Madan Puraskar Pustakalaya, one of the oldest libraries and archive centres of Nepal, is going online soon. More than 500 Nepali language literary works will be available at the click of a mouse.
Having introduced a new digitised archival system four years back, the library is now preparing to launch an online version. Dipak Aryal, research and publication director of the library, said the Pustakalaya is
all set to digitise all materials collected so far.
According to him, the library management is looking forward to manage periodicals, ephemera, audio/visuals, manuscripts and postage stamps, among others. “Our bid to systematise the record keeping will take place in several phases,” he said, adding that the management has already started recording books and photographs online.
Digitisation, already popular in libraries across the world, will largely help preserve and promote Nepali literature, say Pustakalaya officials. The library has already digitised almost 400 old Nepali books out of its total collection of 30,878, Aryal said. “The target is to record at least 500 books by next year.”
“We have also set up the same kind of mechanism to keep record of newspapers and journals,” he said. “Our recent record of newspapers include those that have already been torn or eaten up by insects.”
The Pustakalaya’s archive include each edition of more than 5,000 newspapers. Sub-editor at the library, Ananta Raj Koirala, said the old newspapers have been microfilmed to protect them from wear and tear.
“We haven’t been able to digitise those microfilmed old newspapers because of the lack of enough budget and necessary equipment,” he said. “Therefore, it may take a little bit long time to convert the old newspapers into digital form.”
Since last year the Pustakalaya has been keeping digital record of newspapers everyday. Koirala said the library digitises around 50 newspapers including weeklies everyday.

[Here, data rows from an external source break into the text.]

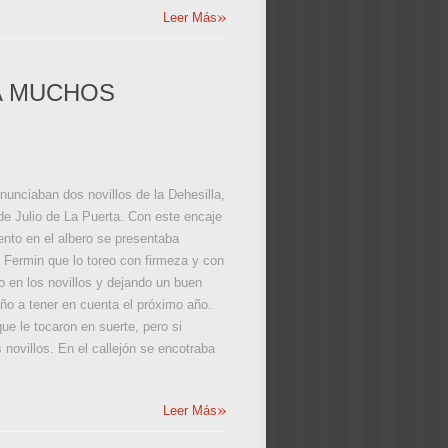
»
Leer Más
A MUCHOS
unciaban dos novillos de la Dehesilla,
 de Julio de La Puerta. Con este encaje
ento en el albero se presentaba
o Fermin que lo toreo con firmeza y con
o en los novillos y dejando un buen
eño a tener en cuenta el próximo año.
ue le tocaron en suerte, pero si
 novillos. En el callejón se encotraba
»
Leer Más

Apart from books and newspapers, the library has also uploaded more than 500 old photographs that comprises exclusive portraits of Nepali litterateurs and palaces built, among others. “The process of recording photographs will also gradually be speeded up.” Out of the collection of nearly 40,000 photographs, 15,000 are old and black and white photos. Digitisation of ephemera, audio/visuals, manuscripts and postage stamps has begun in earnest.
According to Aryal, the library has been using four cameras and three scanners to digitise the collected materials. The government has started allocating Rs 1 million budget to the Pustakalaya from last year. The Ministry of Education endorses budget as a part of conditional grants given to libraries, archives and other similar organisations.
Aryal said the library has all that it requires to become a treasure trove of information and old literature. “But the government has to take necessary steps to develop Madan Puraskar Pustakalaya and make it as an important asset of the country,” he added.